Prediction of cytomegalovirus load and resistance patterns after antiviral chemotherapy

Abstract

Cytomegalovirus (CMV) replicates rapidly in its human host with a doubling time of approximately 1 day. Using simple mathematical models we show that the efficacy of the anti-CMV drug ganciclovir (GCV) against wild-type strains is 91.5% [95% confidence interval (CI) 89-94%] when given i.v. (5 mg/kg twice a day) but only 46.5% (95% CI 45-47.5%) when given orally (1 g three times a day) whereas the corresponding figures for a typical GCV-resistant virus are 62% (95% CI 57-66%) and 35% (95% CI 33-37%), respectively. During prolonged periods of GCV therapy we show that the apparent sudden appearance of GCV resistance is explained by the combination of two exponentially increasing populations (wild type and mutant) at doses of GCV that do not completely inhibit CMV replication. Cell culture methods to assess CMV drug resistance in vivo will underestimate its prevalence because of the fitness loss of resistant virus in the absence of therapy. The parameters determined from these models then were used to predict the likely viral load and resistance patterns in patients on prolonged therapy with GCV. The modeled and experimental data showed excellent agreement over extended time periods (up to 270 days of therapy) and provide a framework to predict the virologic course of patients at therapeutic initiation.

Figure 1

Proportion of UL97 single-site mutant within the population after the initiation of GCV therapy. Therapy lasts for 21 days and the fitness difference (s; Eq. 1) of mutant to wild type after cessation of therapy is the same as the fitness gain of mutant over wild type during therapy (5.6%). Three different starting concentrations of mutant within the population are modeled (0.015%, 0.15%, and 1.5%).

Figure 2

Proportion of single-site (A) or double-site (B) mutant in the population after in vitro culture in the absence of GCV. The data were generated by using Eq. 2 (see Materials and Methods), and curves are shown for four different wild type/mutant ratios.

Figure 3

Computation of the efficacy of i.v.

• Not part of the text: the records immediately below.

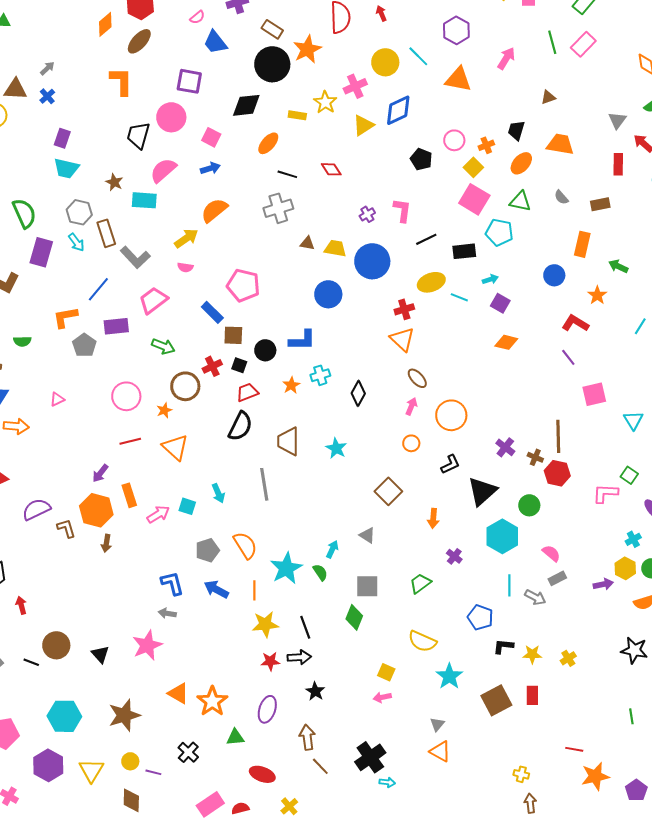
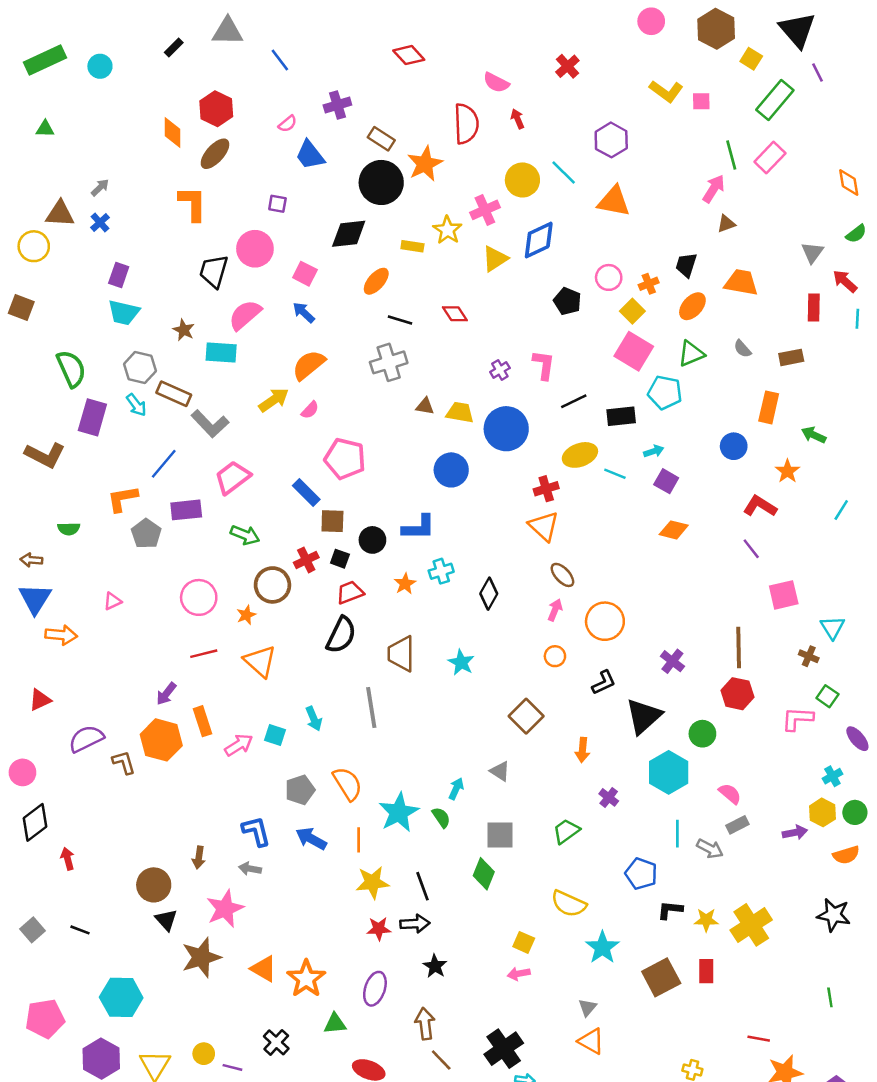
orange diamond: (105, 24) -> (172, 132), turned -50
pink arrow: (506, 58) -> (714, 189), moved
purple square: (189, 81) -> (277, 204), size x0.6
blue arrow: (210, 168) -> (304, 312), turned -120
green triangle: (520, 201) -> (691, 354), turned -35
brown rectangle: (106, 233) -> (174, 394), turned -48
pink semicircle: (185, 267) -> (310, 410), moved, turned -56
brown cross: (535, 457) -> (809, 656), moved
brown arrow: (106, 543) -> (199, 857), moved
brown circle: (56, 645) -> (154, 885), moved
yellow cross: (568, 658) -> (751, 925), size x2.0
brown star: (124, 715) -> (201, 957), moved

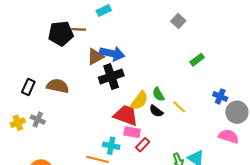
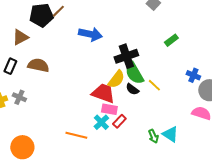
brown line: (79, 29) -> (58, 11), turned -48
brown triangle: (95, 57) -> (20, 37), moved
black cross: (111, 77) -> (126, 56), moved
green semicircle: (158, 94) -> (134, 73), size x1.6
cyan cross: (111, 146) -> (101, 122), moved, turned 35

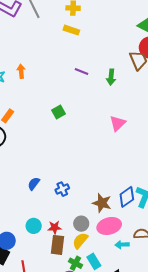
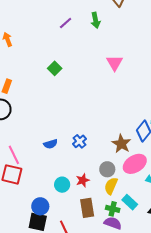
purple line: (82, 72) -> (66, 23), turned -48
blue semicircle: (34, 184) -> (51, 144), turned -128
brown star: (102, 203) -> (121, 144), turned 30
brown rectangle: (58, 245) -> (87, 208), moved

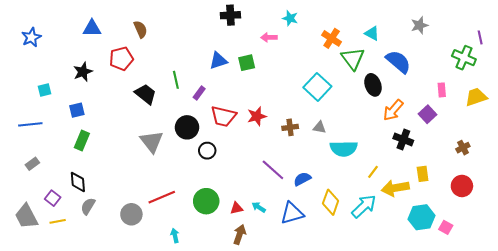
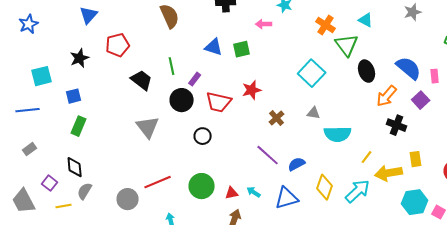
blue triangle: (92, 28) -> (89, 15), turned -48
brown semicircle: (141, 29) -> (170, 16), moved, size x1.4
blue triangle: (218, 61) -> (214, 47), turned 36
blue semicircle: (398, 62) -> (409, 68), moved
cyan square: (44, 90) -> (42, 76), size x1.5
red star: (257, 116) -> (252, 90), moved
black circle: (187, 127) -> (182, 100), moved
brown cross: (290, 127) -> (277, 118), moved, turned -35
yellow line: (58, 221) -> (64, 206), moved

GCV induction therapy (5 mg/kg b.i.d.). The linear regression line is shown (Lin Reg) superimposed on viral load decay curves generated for different efficacy of GCV together with the experimental data.

Figure 4

Computation of the efficacy of oral GCV (1 g t.i.d.) against wild-type (A) and single-site UL97 mutant viruses (B). The horizontal dotted line represents the level of sensitivity of viral load detection in the PCR assay.

Figure 5

Simulation of the viral load pattern of wild-type and single-site UL97 mutant CMV strains after initiation of oral GCV therapy. The total CMV load is shown and the proportion of mutant virus in the population at specific time points is superimposed as ⧫.

Figure 6

Simulation of the CMV load profile of a patient who develops an L595F mutation after GCV therapy. The alterations in therapeutic dose are shown together with the experimental CMV loads from quantitative competitive-PCR analyses.

Figure 7

Simulation of the CMV load profile of a heart transplant recipient during GCV induction therapy and oral GCV therapy. The experimentally determined CMV loads from ref. are superimposed.